Start of Task input
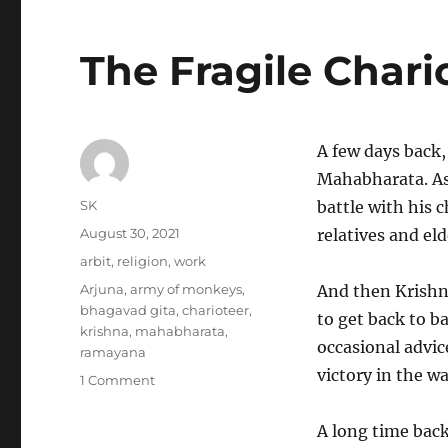
The Fragile Chari
A few days back,
Mahabharata. As
Author
SK
battle with his c
Posted
August 30, 2021
relatives and eld
on
Categories
arbit
,
religion
,
work
Tags
Arjuna
,
army of monkeys
,
And then Krishn
bhagavad gita
,
charioteer
,
to get back to b
krishna
,
mahabharata
,
occasional advic
ramayana
victory in the wa
on
1 Comment
The
Fragile
A long time back
Charioteer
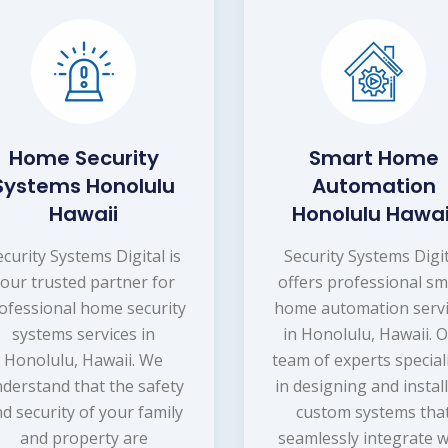
Home Security
Smart Home
Systems Honolulu
Automation
Hawaii
Honolulu Hawai
ecurity Systems Digital is
Security Systems Digi
your trusted partner for
offers professional sm
ofessional home security
home automation serv
systems services in
in Honolulu, Hawaii. 
Honolulu, Hawaii. We
team of experts special
derstand that the safety
in designing and instal
d security of your family
custom systems tha
and property are
seamlessly integrate w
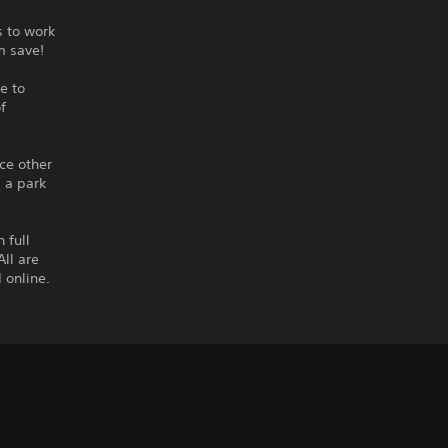
s to work
rm save!
e to
f
ce other
s a park
 full
ll are
 online.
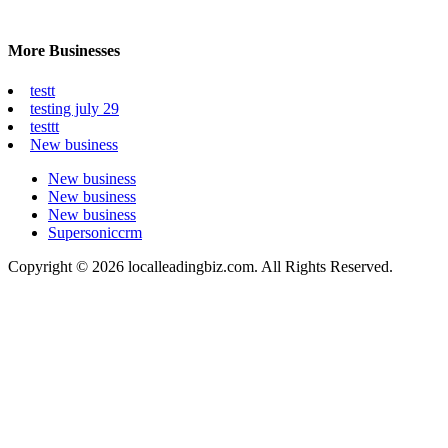
More Businesses
testt
testing july 29
testtt
New business
New business
New business
New business
Supersoniccrm
Copyright © 2026 localleadingbiz.com. All Rights Reserved.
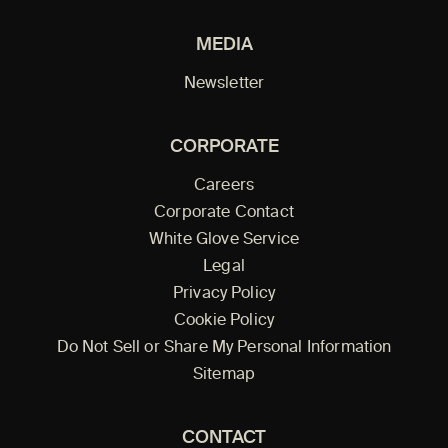
MEDIA
Newsletter
CORPORATE
Careers
Corporate Contact
White Glove Service
Legal
Privacy Policy
Cookie Policy
Do Not Sell or Share My Personal Information
Sitemap
CONTACT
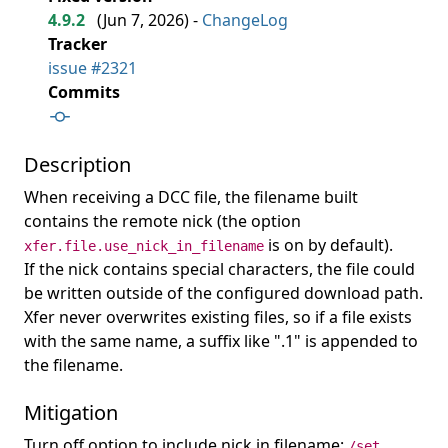
4.9.2
(
Jun 7, 2026
) -
ChangeLog
Tracker
issue #2321
Commits
Description
When receiving a DCC file, the filename built
contains the remote nick (the option
is on by default).
xfer.file.use_nick_in_filename
If the nick contains special characters, the file could
be written outside of the configured download path.
Xfer never overwrites existing files, so if a file exists
with the same name, a suffix like ".1" is appended to
the filename.
Mitigation
Turn off option to include nick in filename:
/set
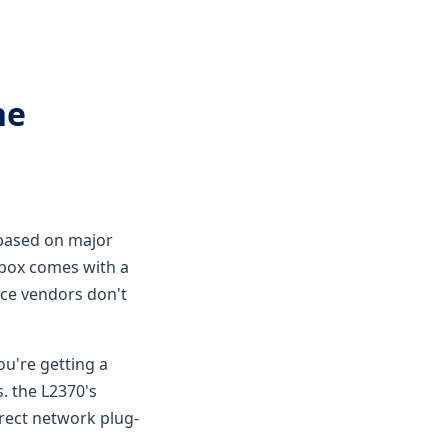
he
based on major
e box comes with a
ice vendors don't
you're getting a
. the L2370's
direct network plug-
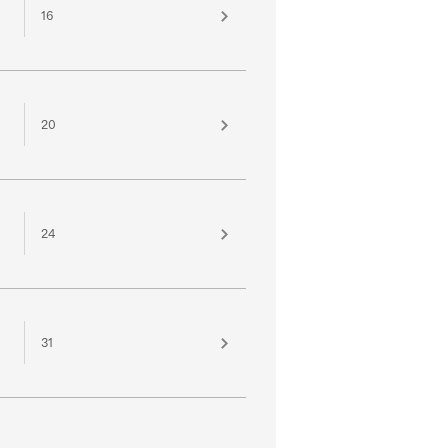
16
20
24
31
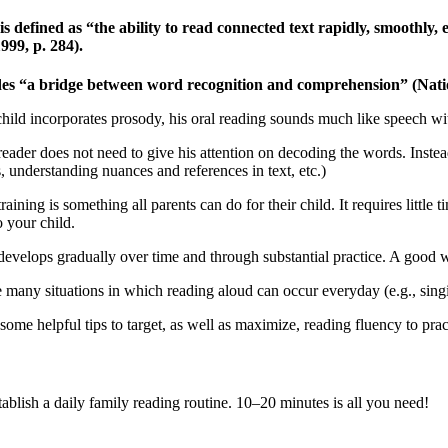
is defined as “the ability to read connected text rapidly, smoothly,
999, p. 284).
des “a bridge between word recognition and comprehension” (Nationa
ild incorporates prosody, his oral reading sounds much like speech with 
reader does not need to give his attention on decoding the words. Inst
, understanding nuances and references in text, etc.)
raining is something all parents can do for their child. It requires littl
to your child.
evelops gradually over time and through substantial practice. A good way 
 many situations in which reading aloud can occur everyday (e.g., singi
some helpful tips to target, as well as maximize, reading fluency to pra
tablish a daily family reading routine. 10–20 minutes is all you need!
End of Task input
» **Aim of the task**
Please give the data again in full, exactly as written, but without any images.

» **Result of the exercise**
The Fragile Chari
A few days back,
Mahabharata. As
Author
SK
battle with his c
Posted
August 30, 2021
relatives and eld
on
Categories
arbit
,
religion
,
work
Tags
Arjuna
,
army of monkeys
,
And then Krishn
bhagavad gita
,
charioteer
,
to get back to b
krishna
,
mahabharata
,
occasional advic
ramayana
victory in the wa
on
1 Comment
The
Fragile
A long time back
Charioteer
Home Security
Smart Home
Systems Honolulu
Automation
Hawaii
Honolulu Hawai
ecurity Systems Digital is
Security Systems Digi
your trusted partner for
offers professional sm
ofessional home security
home automation serv
systems services in
in Honolulu, Hawaii. 
Honolulu, Hawaii. We
team of experts special
derstand that the safety
in designing and instal
d security of your family
custom systems tha
and property are
seamlessly integrate w
s to work
rm save!
e to
f
ce other
s a park
 full
ll are
 online.
More Businesses
testt
testing july 29
testtt
New business
New business
New business
New business
Supersoniccrm
Copyright © 2026 localleadingbiz.com. All Rights Reserved.
MEDIA
Newsletter
CORPORATE
Careers
Corporate Contact
White Glove Service
Legal
Privacy Policy
Cookie Policy
Do Not Sell or Share My Personal Information
Sitemap
CONTACT
4.9.2
(
Jun 7, 2026
) -
ChangeLog
Tracker
issue #2321
Commits
Description
When receiving a DCC file, the filename built
contains the remote nick (the option
is on by default).
xfer.file.use_nick_in_filename
If the nick contains special characters, the file could
be written outside of the configured download path.
Xfer never overwrites existing files, so if a file exists
with the same name, a suffix like ".1" is appended to
the filename.
Mitigation
Turn off option to include nick in filename:
/set
he
based on major
e box comes with a
ice vendors don't
you're getting a
. the L2370's
direct network plug-
16
20
24
31
is defined as “the ability to read connected text rapidly, smoothly,
999, p. 284).
des “a bridge between word recognition and comprehension” (Nationa
ild incorporates prosody, his oral reading sounds much like speech with 
reader does not need to give his attention on decoding the words. Inst
, understanding nuances and references in text, etc.)
raining is something all parents can do for their child. It requires littl
to your child.
evelops gradually over time and through substantial practice. A good way 
 many situations in which reading aloud can occur everyday (e.g., singi
some helpful tips to target, as well as maximize, reading fluency to pra
tablish a daily family reading routine. 10–20 minutes is all you need!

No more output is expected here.